Le 4 novembre 2013, M. X a fait assigner la société ETT devant le Tribunal de commerce de Brest aux fins d'obtenir outre le paiement de commissions, une indemnité de préavis, une indemnité de fin de contrat et une indemnité de rupture abusive. Par jugement en date du 3 juillet 2015, le Tribunal de commerce de Brest a avec exécution provisoire :
- débouté M. X de ses demandes d'indemnités au titre de la rupture du contrat d'agent commercial ;
- condamné la société ETT au paiement de la somme de 21 256,50 euros HT au titre de commissions de vente outre les intérêts au taux légal à compter de la mise en demeure du 27 mars 2013 ;
- condamné la société ETT au paiement de la somme de 2 500 euros sur le fondement de l'article 700 du Code de procédure civile ;
- rejeté le surplus des demandes de M. X
M. X a relevé appel de ce jugement, demandant à la cour de :
- confirmer le jugement en ce qu'il lui a reconnu le statut d'agent commercial et a condamné la société ETT à lui payer la somme de 21 256,50 euros HT à titre de commissions sur ventes outre les intérêts au taux légal à compter de la mise en demeure du 27 mars 2013 ;
- réformer le jugement pour le surplus et de condamner la société ETT à lui payer :
la somme de 56 312 euros outre les intérêts au taux légal à compter du 27 mars 2013 au titre de l'indemnité prévue par les articles L. 134-12 et L. 134-13 du Code de commerce ;
la somme de 14 078 euros outre intérêts au taux légal à compter du 27 mars 2013 au titre de l'indemnité de préavis ;
la somme de 15 000 euros en réparation de la rupture abusive du contrat d'agent commercial ;
la somme de 16 887,50 euros HT outre les intérêts au taux légal à compter du 27 mars 2013 à titre de solde de commissions du quatrième trimestre 2012 et du premier trimestre 2013 ;
la somme de 6 000 euros sur le fondement de l'article 700 du Code de procédure civile.

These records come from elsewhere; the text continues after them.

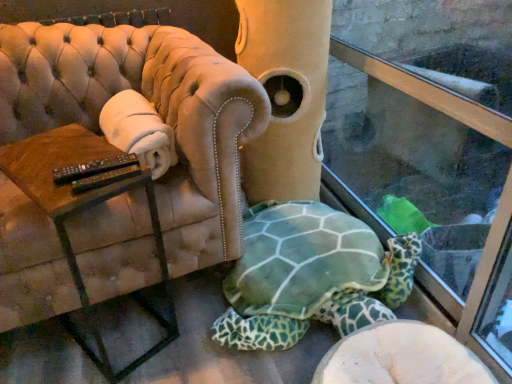 Question: From the image's perspective, is brown wooden table at left above velvet beige armchair at center?

Choices:
 (A) yes
 (B) no

Answer: (B)

Question: Considering the relative sizes of brown wooden table at left and velvet beige armchair at center in the image provided, is brown wooden table at left wider than velvet beige armchair at center?

Choices:
 (A) no
 (B) yes

Answer: (A)

Question: From a real-world perspective, is brown wooden table at left under velvet beige armchair at center?

Choices:
 (A) yes
 (B) no

Answer: (A)

Question: Can you confirm if brown wooden table at left is taller than velvet beige armchair at center?

Choices:
 (A) yes
 (B) no

Answer: (B)

Question: Can you confirm if brown wooden table at left is positioned to the right of velvet beige armchair at center?

Choices:
 (A) yes
 (B) no

Answer: (A)

Question: Is brown wooden table at left smaller than velvet beige armchair at center?

Choices:
 (A) yes
 (B) no

Answer: (A)

Question: Can you confirm if transparent glass shop window at lower right is taller than brown wooden table at left?

Choices:
 (A) no
 (B) yes

Answer: (B)

Question: Is brown wooden table at left completely or partially inside transparent glass shop window at lower right?

Choices:
 (A) no
 (B) yes

Answer: (A)

Question: From a real-world perspective, does transparent glass shop window at lower right sit lower than brown wooden table at left?

Choices:
 (A) no
 (B) yes

Answer: (A)

Question: Is transparent glass shop window at lower right thinner than brown wooden table at left?

Choices:
 (A) yes
 (B) no

Answer: (A)

Question: From the image's perspective, is transparent glass shop window at lower right under brown wooden table at left?

Choices:
 (A) yes
 (B) no

Answer: (B)

Question: From a real-world perspective, is transparent glass shop window at lower right over brown wooden table at left?

Choices:
 (A) no
 (B) yes

Answer: (B)

Question: Is the position of velvet beige armchair at center more distant than that of transparent glass shop window at lower right?

Choices:
 (A) yes
 (B) no

Answer: (A) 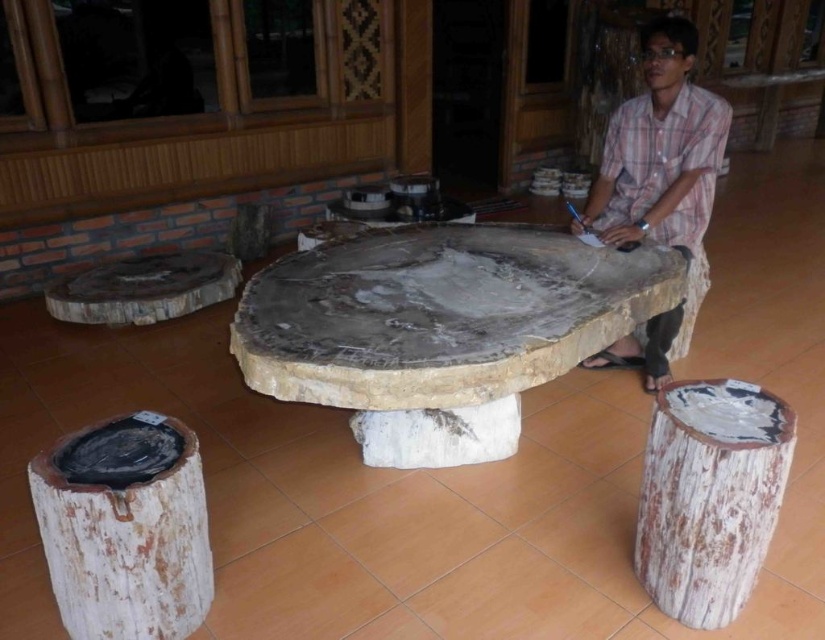 Question: Can you confirm if natural stone table at center is positioned above plaid shirt at center?

Choices:
 (A) no
 (B) yes

Answer: (A)

Question: Does natural stone table at center have a smaller size compared to plaid shirt at center?

Choices:
 (A) no
 (B) yes

Answer: (A)

Question: Does natural stone table at center have a larger size compared to plaid shirt at center?

Choices:
 (A) no
 (B) yes

Answer: (B)

Question: Which point is closer to the camera taking this photo?

Choices:
 (A) (463, 385)
 (B) (615, 160)

Answer: (A)

Question: Which of the following is the closest to the observer?

Choices:
 (A) (710, 176)
 (B) (616, 256)

Answer: (B)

En réponse, la société ETT demande à la cour :
- d'infirmer le jugement en ce qu'il l'a condamnée à payer à M. X la somme de 12 427,50 euros HT à titre de rappel de commissions et en ce qu'il a reconnu à M. Jean Luc X le bénéfice du statut d'agent commercial,
- de constater que M. X n'a jamais communiqué la facture de commissions relative à la somme de 8 829 euros qu'elle a toujours offert de lui régler et ce, en violation de l'article 5 du contrat et de lui ordonner de produire sous astreinte une facture acquittée de ce montant,
- de le débouter de sa demande de rappel de commissions pour la somme de 12 427,50 euros HT et de le condamner à restituer cette somme payée au titre de l'exécution provisoire ;
- de constater qu'elle s'engage à régler, sur présentation des factures correspondantes, la somme de 7 561 euros et d'ordonner la compensation avec celle de 12 457,50 euros ;
- ordonner en conséquence la restitution sous astreinte de la différence, soit 4 866,50 euros ;
- de débouter M. X de l'intégralité de ses autres demandes ;
- subsidiairement au cas où le statut d'agent commercial lui serait reconnu, de dire qu'il a commis une faute grave par la violation de l'article 3 du contrat justifiant la rupture immédiate du contrat ;
- de le débouter de ses demandes d'indemnités ;
- de le condamner à lui payer la somme de 6 000 euros sur le fondement de l'article 700 du Code de procédure civile.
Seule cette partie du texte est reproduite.